TASK OBJECTIVE:
Write out every line exactly, from the first line of the records below through the line that contains "(816) 523-2858 (84, 27)".

DATASET EXCERPTS:
===

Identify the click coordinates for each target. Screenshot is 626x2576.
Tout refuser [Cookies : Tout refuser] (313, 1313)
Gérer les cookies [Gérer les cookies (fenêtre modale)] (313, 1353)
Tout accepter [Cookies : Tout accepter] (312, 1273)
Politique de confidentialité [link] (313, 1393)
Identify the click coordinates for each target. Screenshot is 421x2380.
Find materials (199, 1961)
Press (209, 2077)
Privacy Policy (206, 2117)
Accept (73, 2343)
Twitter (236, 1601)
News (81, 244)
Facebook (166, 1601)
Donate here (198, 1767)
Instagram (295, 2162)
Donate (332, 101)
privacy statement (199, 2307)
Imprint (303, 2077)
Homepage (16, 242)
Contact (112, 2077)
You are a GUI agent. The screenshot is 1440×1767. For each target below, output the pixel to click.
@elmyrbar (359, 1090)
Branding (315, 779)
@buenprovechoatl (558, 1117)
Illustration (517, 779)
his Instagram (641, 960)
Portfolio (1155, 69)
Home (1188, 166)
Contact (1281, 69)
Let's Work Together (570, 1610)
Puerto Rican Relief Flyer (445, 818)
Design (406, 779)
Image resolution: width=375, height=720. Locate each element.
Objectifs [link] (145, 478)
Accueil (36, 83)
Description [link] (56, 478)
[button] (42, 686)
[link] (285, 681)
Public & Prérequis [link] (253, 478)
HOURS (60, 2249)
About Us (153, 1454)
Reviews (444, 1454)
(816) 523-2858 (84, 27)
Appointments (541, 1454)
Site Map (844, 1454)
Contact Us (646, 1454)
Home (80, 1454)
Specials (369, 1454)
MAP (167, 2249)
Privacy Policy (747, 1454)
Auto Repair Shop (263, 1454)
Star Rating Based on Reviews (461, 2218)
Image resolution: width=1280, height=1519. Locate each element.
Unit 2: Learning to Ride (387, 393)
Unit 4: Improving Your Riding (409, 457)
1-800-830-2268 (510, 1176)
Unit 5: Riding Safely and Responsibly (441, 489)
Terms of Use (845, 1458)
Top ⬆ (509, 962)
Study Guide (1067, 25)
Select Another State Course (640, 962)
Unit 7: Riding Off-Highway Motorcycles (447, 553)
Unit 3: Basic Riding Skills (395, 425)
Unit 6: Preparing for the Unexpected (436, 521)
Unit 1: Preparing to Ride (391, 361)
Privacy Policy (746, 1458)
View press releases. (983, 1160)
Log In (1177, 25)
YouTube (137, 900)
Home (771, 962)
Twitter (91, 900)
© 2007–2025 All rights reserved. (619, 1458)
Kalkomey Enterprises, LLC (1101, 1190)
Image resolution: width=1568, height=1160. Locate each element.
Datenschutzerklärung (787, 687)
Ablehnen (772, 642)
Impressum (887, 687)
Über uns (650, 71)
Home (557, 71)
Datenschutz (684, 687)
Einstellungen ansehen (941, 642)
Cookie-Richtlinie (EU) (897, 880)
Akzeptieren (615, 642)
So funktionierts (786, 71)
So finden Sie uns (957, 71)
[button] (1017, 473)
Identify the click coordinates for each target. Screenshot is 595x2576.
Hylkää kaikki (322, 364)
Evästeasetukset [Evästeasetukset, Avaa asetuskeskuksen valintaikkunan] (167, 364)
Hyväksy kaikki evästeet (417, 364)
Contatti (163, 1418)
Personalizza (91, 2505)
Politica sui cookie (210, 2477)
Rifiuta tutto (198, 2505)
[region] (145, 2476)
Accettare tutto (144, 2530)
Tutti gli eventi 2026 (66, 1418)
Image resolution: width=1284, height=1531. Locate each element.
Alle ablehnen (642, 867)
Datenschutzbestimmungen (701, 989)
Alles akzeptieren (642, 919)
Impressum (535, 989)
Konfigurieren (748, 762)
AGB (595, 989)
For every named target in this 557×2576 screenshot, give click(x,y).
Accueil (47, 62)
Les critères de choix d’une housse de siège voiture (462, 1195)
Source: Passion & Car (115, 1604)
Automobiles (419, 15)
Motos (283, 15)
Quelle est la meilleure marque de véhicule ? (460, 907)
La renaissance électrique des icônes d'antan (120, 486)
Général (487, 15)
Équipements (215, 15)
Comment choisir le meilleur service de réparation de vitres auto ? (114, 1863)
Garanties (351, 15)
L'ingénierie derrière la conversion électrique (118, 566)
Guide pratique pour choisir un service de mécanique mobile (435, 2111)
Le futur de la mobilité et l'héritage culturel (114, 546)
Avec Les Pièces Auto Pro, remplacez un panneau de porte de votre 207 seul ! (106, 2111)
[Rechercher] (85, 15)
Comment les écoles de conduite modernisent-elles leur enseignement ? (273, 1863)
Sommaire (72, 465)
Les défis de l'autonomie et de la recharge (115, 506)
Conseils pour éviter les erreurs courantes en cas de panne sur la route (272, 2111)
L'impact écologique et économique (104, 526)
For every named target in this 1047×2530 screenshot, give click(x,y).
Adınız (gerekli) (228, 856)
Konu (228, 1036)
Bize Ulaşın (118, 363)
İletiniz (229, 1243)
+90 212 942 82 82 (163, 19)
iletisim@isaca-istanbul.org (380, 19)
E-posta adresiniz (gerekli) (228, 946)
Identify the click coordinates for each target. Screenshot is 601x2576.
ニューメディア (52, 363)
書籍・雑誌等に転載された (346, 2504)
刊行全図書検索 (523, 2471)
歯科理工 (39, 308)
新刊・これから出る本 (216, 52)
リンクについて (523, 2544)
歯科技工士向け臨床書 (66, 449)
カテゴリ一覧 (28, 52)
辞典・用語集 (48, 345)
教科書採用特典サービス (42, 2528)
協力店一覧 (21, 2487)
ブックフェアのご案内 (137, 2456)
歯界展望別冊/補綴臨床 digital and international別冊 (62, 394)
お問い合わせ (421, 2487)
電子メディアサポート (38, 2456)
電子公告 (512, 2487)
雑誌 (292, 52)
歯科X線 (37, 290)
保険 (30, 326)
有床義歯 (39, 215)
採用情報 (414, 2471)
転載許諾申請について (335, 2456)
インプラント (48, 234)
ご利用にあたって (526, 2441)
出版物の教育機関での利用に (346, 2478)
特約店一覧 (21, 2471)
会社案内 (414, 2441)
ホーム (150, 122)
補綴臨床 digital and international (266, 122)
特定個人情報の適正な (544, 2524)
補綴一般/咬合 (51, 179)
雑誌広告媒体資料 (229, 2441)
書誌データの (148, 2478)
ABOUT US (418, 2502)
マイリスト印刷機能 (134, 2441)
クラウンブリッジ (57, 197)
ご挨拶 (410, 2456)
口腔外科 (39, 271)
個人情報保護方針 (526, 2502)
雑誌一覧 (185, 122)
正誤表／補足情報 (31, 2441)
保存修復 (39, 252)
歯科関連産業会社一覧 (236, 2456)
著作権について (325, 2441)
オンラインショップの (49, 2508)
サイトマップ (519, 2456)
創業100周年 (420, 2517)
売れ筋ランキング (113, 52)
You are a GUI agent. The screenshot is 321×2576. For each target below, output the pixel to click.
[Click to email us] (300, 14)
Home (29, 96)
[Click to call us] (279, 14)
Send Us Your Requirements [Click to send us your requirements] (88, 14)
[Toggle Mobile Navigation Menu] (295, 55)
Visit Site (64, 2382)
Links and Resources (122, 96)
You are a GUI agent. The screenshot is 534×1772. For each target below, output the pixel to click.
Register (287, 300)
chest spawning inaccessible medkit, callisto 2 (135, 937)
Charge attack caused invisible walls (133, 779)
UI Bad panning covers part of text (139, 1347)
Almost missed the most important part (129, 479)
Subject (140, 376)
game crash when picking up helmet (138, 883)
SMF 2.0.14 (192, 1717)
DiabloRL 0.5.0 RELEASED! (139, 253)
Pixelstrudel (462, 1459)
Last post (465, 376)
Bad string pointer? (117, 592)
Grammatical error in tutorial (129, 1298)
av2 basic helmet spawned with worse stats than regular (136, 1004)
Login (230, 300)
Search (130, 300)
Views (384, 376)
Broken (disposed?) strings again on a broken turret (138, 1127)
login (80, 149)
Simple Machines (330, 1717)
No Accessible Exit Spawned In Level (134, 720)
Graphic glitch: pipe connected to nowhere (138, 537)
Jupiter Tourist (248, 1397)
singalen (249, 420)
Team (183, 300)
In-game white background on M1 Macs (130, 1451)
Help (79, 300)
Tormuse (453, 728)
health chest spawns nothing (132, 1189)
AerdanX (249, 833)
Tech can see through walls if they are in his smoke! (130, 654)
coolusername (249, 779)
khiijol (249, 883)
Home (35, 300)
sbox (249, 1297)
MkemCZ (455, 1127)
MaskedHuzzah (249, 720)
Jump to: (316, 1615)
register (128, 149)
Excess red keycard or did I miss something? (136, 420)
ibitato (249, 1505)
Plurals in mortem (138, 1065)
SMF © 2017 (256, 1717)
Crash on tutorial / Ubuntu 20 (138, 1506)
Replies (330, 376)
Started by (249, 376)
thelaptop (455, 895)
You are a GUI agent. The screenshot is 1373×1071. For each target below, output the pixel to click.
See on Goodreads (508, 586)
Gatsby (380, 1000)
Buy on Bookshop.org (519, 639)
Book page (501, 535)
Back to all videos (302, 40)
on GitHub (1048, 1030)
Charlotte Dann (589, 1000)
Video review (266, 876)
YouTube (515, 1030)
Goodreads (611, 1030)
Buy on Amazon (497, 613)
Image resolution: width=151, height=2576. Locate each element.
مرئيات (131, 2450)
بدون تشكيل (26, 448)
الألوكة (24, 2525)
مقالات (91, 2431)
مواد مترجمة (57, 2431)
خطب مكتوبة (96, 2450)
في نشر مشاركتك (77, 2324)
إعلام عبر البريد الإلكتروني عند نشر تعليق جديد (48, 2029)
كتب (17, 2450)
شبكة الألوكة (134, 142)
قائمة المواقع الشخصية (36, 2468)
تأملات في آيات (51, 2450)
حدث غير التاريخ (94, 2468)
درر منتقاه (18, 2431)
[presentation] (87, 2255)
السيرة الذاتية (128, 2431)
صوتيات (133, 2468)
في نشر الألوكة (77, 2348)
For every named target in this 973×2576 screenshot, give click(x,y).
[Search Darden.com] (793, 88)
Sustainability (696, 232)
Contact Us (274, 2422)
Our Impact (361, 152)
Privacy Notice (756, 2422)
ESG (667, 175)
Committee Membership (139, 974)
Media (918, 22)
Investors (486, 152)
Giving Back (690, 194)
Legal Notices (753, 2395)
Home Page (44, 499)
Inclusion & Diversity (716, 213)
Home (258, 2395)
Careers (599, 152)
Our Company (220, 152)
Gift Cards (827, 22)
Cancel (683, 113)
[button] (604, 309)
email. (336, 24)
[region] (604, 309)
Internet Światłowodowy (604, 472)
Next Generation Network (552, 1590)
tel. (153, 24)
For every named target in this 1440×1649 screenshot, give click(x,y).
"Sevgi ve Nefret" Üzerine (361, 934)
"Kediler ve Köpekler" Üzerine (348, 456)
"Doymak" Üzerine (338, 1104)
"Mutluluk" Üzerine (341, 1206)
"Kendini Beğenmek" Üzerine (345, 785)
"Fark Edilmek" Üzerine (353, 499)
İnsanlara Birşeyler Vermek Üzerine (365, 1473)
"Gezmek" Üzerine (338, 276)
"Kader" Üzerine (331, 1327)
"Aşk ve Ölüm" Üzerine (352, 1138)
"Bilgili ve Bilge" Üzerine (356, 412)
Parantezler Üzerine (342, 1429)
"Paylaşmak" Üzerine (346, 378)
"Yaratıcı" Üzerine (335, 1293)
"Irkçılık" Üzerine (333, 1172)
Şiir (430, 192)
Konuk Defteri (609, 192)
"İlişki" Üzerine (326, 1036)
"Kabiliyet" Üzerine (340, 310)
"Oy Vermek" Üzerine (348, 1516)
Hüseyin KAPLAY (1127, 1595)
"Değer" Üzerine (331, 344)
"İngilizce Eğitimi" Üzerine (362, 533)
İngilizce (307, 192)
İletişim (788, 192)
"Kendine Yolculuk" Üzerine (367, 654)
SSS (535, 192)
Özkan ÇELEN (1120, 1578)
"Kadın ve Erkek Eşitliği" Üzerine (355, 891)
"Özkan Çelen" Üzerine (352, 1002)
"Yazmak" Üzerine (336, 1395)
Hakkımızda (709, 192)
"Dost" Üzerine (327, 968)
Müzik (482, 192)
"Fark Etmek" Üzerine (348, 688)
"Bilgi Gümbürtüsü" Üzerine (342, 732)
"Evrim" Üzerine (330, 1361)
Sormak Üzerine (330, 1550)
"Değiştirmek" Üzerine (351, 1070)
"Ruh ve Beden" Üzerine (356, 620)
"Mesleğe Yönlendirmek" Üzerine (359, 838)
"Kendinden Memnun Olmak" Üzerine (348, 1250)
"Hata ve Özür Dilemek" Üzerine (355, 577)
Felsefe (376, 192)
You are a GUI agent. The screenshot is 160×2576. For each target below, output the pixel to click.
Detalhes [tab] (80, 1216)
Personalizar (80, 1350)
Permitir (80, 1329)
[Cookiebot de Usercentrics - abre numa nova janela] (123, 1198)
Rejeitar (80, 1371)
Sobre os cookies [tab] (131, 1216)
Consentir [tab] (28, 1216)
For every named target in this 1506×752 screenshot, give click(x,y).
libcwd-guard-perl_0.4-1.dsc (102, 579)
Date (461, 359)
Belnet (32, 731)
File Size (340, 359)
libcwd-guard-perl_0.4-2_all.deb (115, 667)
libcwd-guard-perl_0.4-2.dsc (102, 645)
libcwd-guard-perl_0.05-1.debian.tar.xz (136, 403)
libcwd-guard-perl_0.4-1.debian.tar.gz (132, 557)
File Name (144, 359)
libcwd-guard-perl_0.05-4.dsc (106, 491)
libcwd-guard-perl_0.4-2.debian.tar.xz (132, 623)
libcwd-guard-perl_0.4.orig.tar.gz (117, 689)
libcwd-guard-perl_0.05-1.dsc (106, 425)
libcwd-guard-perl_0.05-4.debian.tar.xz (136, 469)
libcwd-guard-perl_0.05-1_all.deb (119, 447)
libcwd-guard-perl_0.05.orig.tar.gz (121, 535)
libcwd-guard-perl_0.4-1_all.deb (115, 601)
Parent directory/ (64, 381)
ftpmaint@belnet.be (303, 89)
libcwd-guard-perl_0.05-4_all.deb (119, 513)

===

WRITTEN REPLY:
Identify the click coordinates for each target. Screenshot is 626x2576.
Tout refuser [Cookies : Tout refuser] (313, 1313)
Gérer les cookies [Gérer les cookies (fenêtre modale)] (313, 1353)
Tout accepter [Cookies : Tout accepter] (312, 1273)
Politique de confidentialité [link] (313, 1393)
Identify the click coordinates for each target. Screenshot is 421x2380.
Find materials (199, 1961)
Press (209, 2077)
Privacy Policy (206, 2117)
Accept (73, 2343)
Twitter (236, 1601)
News (81, 244)
Facebook (166, 1601)
Donate here (198, 1767)
Instagram (295, 2162)
Donate (332, 101)
privacy statement (199, 2307)
Imprint (303, 2077)
Homepage (16, 242)
Contact (112, 2077)
You are a GUI agent. The screenshot is 1440×1767. For each target below, output the pixel to click.
@elmyrbar (359, 1090)
Branding (315, 779)
@buenprovechoatl (558, 1117)
Illustration (517, 779)
his Instagram (641, 960)
Portfolio (1155, 69)
Home (1188, 166)
Contact (1281, 69)
Let's Work Together (570, 1610)
Puerto Rican Relief Flyer (445, 818)
Design (406, 779)
Image resolution: width=375, height=720. Locate each element.
Objectifs [link] (145, 478)
Accueil (36, 83)
Description [link] (56, 478)
[button] (42, 686)
[link] (285, 681)
Public & Prérequis [link] (253, 478)
HOURS (60, 2249)
About Us (153, 1454)
Reviews (444, 1454)
(816) 523-2858 (84, 27)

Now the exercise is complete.